INFORMATION GIVEN START

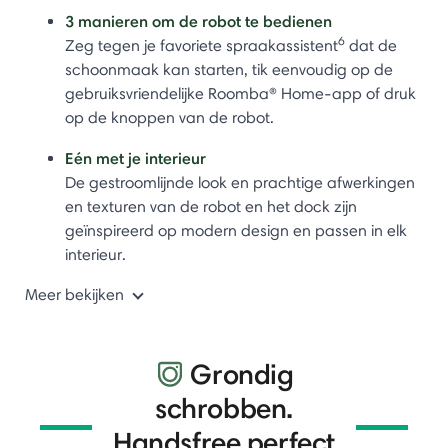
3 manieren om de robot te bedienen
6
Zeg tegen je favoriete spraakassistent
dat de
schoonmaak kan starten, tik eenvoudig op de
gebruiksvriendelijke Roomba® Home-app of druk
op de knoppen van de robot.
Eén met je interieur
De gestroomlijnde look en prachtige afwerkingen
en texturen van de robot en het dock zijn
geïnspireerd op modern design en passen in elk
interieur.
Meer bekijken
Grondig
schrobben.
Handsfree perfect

INFORMATION GIVEN END
INFORMATION GIVEN START

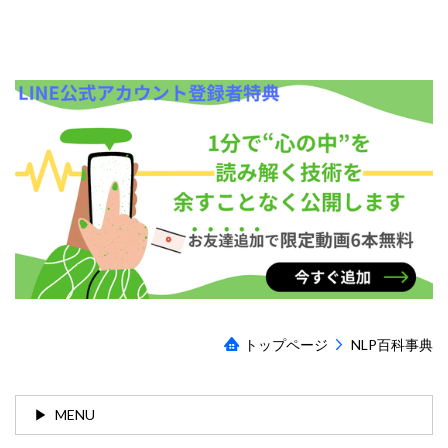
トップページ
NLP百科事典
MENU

INFORMATION GIVEN END

> _EXERCISE GOAL_
In the listing above, find the line with "gebruiksvriendelijke Roomba® Home-app of druk" and the line with "Handsfree perfect"; set down exactly those two lines and every line between them, nothing more.

> _WRITTEN ANSWER_
gebruiksvriendelijke Roomba® Home-app of druk
op de knoppen van de robot.
Eén met je interieur
De gestroomlijnde look en prachtige afwerkingen
en texturen van de robot en het dock zijn
geïnspireerd op modern design en passen in elk
interieur.
Meer bekijken
Grondig
schrobben.
Handsfree perfect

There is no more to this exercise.